Re: New strategies for freezing, advancing relfrozenxid early

From: Peter Geoghegan <pg(at)bowt(dot)ie>
To: Andres Freund <andres(at)anarazel(dot)de>
Cc: Robert Haas <robertmhaas(at)gmail(dot)com>, Jeff Davis <pgsql(at)j-davis(dot)com>, Matthias van de Meent <boekewurm+postgres(at)gmail(dot)com>, John Naylor <john(dot)naylor(at)enterprisedb(dot)com>, Justin Pryzby <pryzby(at)telsasoft(dot)com>, PostgreSQL Hackers <pgsql-hackers(at)lists(dot)postgresql(dot)org>
Subject: Re: New strategies for freezing, advancing relfrozenxid early
Date: 2023-01-26 23:36:52
Message-ID: CAH2-Wz=eCBQCD16pG2SxiG1GzGh53T9gOKVj_Hdaj-DJjQQMew@mail.gmail.com
Views: Raw Message | Whole Thread | Download mbox | Resend email
Thread:
Lists: pgsql-hackers

On Thu, Jan 26, 2023 at 12:45 PM Andres Freund <andres(at)anarazel(dot)de> wrote:
> > Most of the overhead of FREEZE WAL records (with freeze plan
> > deduplication and page-level freezing in) is generic WAL record header
> > overhead. Your recent adversarial test case is going to choke on that,
> > too. At least if you set checkpoint_timeout to 1 minute again.
>
> I don't quite follow. What do you mean with "record header overhead"? Unless
> that includes FPIs, I don't think that's that commonly true?

Even if there are no directly observable FPIs, there is still extra
WAL, which can cause FPIs indirectly, just by making checkpoints more
frequent. I feel ridiculous even having to explain this to you.

> The problematic case I am talking about is when we do *not* emit a WAL record
> during pruning (because there's nothing to prune), but want to freeze the
> table. If you don't log an FPI, the remaining big overhead is that increasing
> the LSN on the page will often cause an XLogFlush() when writing out the
> buffer.
>
> I don't see what your reference to checkpoint timeout is about here?
>
> Also, as I mentioned before, the problem isn't specific to checkpoint_timeout
> = 1min. It just makes it cheaper to reproduce.

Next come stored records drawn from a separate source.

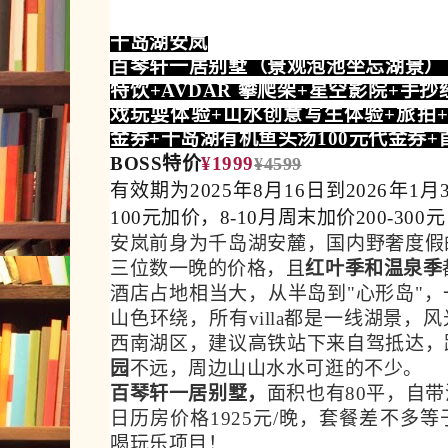
千岛湖安岚
百琴轩一居别墅（景观泡池坐忘湖景） 
特饮+AVDAR 攀爬架+星空影院+手
戏玩耍体验+山水创意写生体验+旅拍+
金券+千岛湖有机鱼头汤100元代金券
BOSS特价
¥1999
¥4599
有效期为2025年8月16日到2026年1
100元加价，8-10月周末加价200-300元
安岚前身为千岛湖安麓，
国内野奢度假
三位数一晚的价格，且
红叶季和温泉季
酒店占地相当大，从半岛到"心形岛"
山色环绕，所有villa都是一线湖景
西南湖区，建议高铁站下来自驾抵达，
园
不远，周边山山水水可逛的不少。
百琴轩一居别墅，
面积也有
80平
，自带
日历房价格1925元/晚，
套餐差不多等
喝玩乐项目！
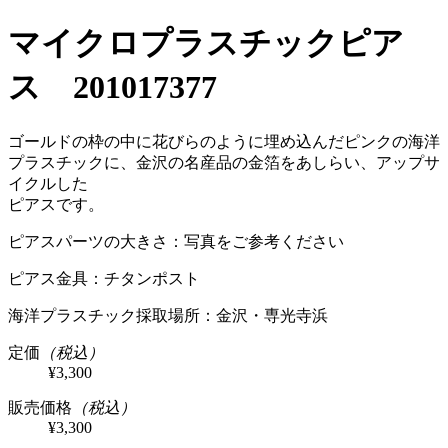
マイクロプラスチックピア
ス 201017377
ゴールドの枠の中に花びらのように埋め込んだピンクの海洋
プラスチックに、金沢の名産品の金箔をあしらい、アップサ
イクルした
ピアスです。
ピアスパーツの大きさ：写真をご参考ください
ピアス金具：チタンポスト
海洋プラスチック採取場所：金沢・専光寺浜
定価
（税込）
¥3,300
販売価格
（税込）
¥3,300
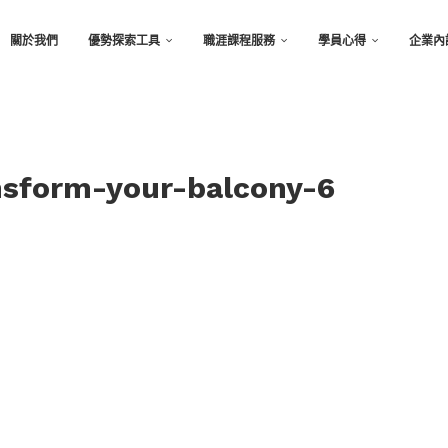
關於我們
優勢探索工具
職涯課程服務
學員心得
企業內
ansform-your-balcony-6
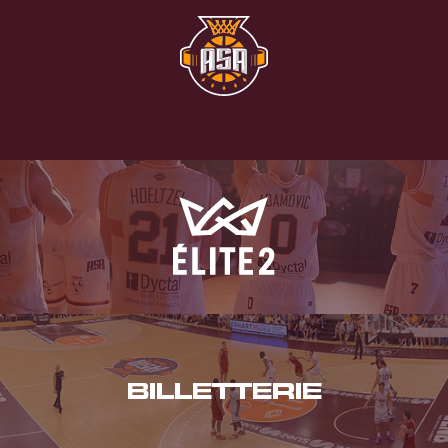
BILLETTERIE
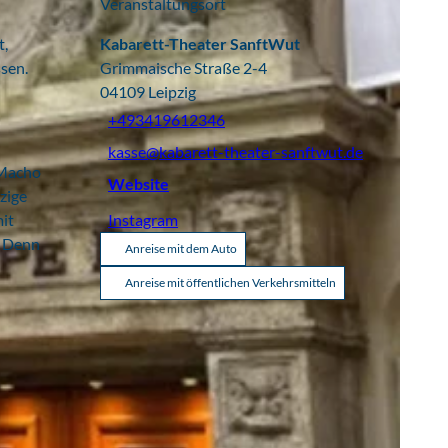
Veranstaltungsort
t,
Kabarett-Theater SanftWut
sen.
Grimmaische Straße 2-4
04109
Leipzig
+493419612346
kasse@kabarett-theater-sanftwut.de
 Macho
Website
zige
mit
Instagram
. Denn
Anreise mit dem Auto
Anreise mit öffentlichen Verkehrsmitteln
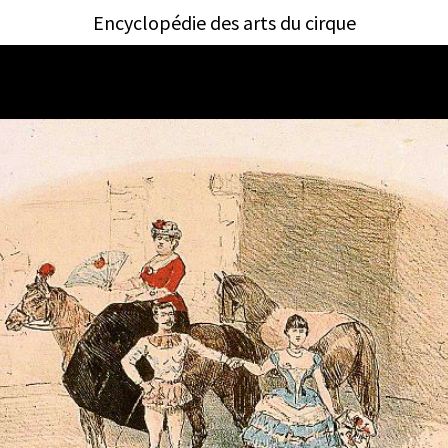
Encyclopédie des arts du cirque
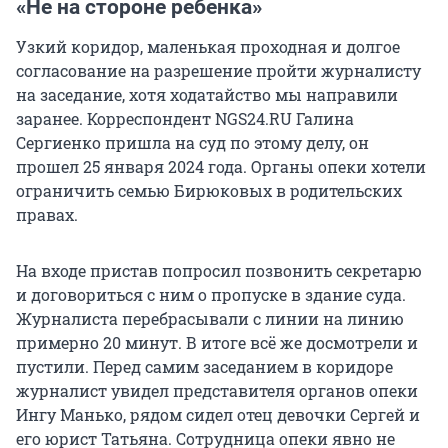
«Не на стороне ребенка»
Узкий коридор, маленькая проходная и долгое
согласование на разрешение пройти журналисту
на заседание, хотя ходатайство мы направили
заранее. Корреспондент NGS24.RU Галина
Сергиенко пришла на суд по этому делу, он
прошел 25 января 2024 года. Органы опеки хотели
ограничить семью Бирюковых в родительских
правах.
На входе пристав попросил позвонить секретарю
и договориться с ним о пропуске в здание суда.
Журналиста перебрасывали с линии на линию
примерно 20 минут. В итоге всё же досмотрели и
пустили. Перед самим заседанием в коридоре
журналист увидел представителя органов опеки
Ингу Манько, рядом сидел отец девочки Сергей и
его юрист Татьяна. Сотрудница опеки явно не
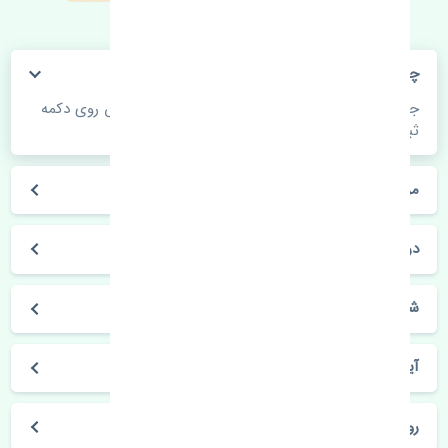
چگونه می‌توانم از قیمت قطعات مطلع شوم؟
جهت اطلاع از موجودی، قیمت به روز و ثبت سفارش روی دکمه
ثبت سفارش کلیک فرمایید.
مراحل ثبت درخواست محصول چگونه است؟
در چه مدت محصول خریداری شده بدستم می‌سد؟
شیوه های حمل و خریداری چگونه است؟
آیا می‌توان محصول خریداری شده را مرجوع کرد؟
روز های کاری مجموعه تنشی‌پارت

That's flagrantly intellectually dishonest. Sure, it made it easier to
reproduce. But that's not all it did!

You had *lots* of specific numbers and technical details in your first
email, such as "Time for vacuuming goes up to ~5x. WAL volume to
~9x.". But you did not feel that it was worth bothering with details
like having set checkpoint_timeout to 1 minute, which is a setting
that nobody uses, and obviously had a multiplicative effect. That
detail was unimportant. I had to drag it out of you!

You basically found a way to add WAL overhead to a system/workload
that is already in a write amplification vicious cycle, with latent
tipping point type behavior.

There is a practical point here, that is equally obvious, and yet
somehow still needs to be said: benchmarks like that one are basically
completely free of useful information. If we can't agree on how to
assess such things in general, then what can we agree on when it comes
to what should be done about it, what trade-off to make, when it comes
to any similar question?

> > In many cases we'll have to dirty the page anyway, just to set
> > PD_ALL_VISIBLE. The whole way the logic works is conditioned (whether
> > triggered by an FPI or triggered by my now-reverted GUC) on being able
> > to set the whole page all-frozen in the VM.
>
> IIRC setting PD_ALL_VISIBLE doesn't trigger an FPI unless we need to log hint
> bits. But freezing does trigger one even without wal_log_hint_bits.

That is correct.

> You're right, it makes sense to consider whether we'll emit a
> XLOG_HEAP2_VISIBLE anyway.

As written the page-level freezing FPI mechanism probably doesn't
really stand to benefit much from doing that. Either checksums are
disabled and it's just a hint, or they're enabled and there is a very
high chance that we'll get an FPI inside lazy_scan_prune rather than
right after it is called, when PD_ALL_VISIBLE is set.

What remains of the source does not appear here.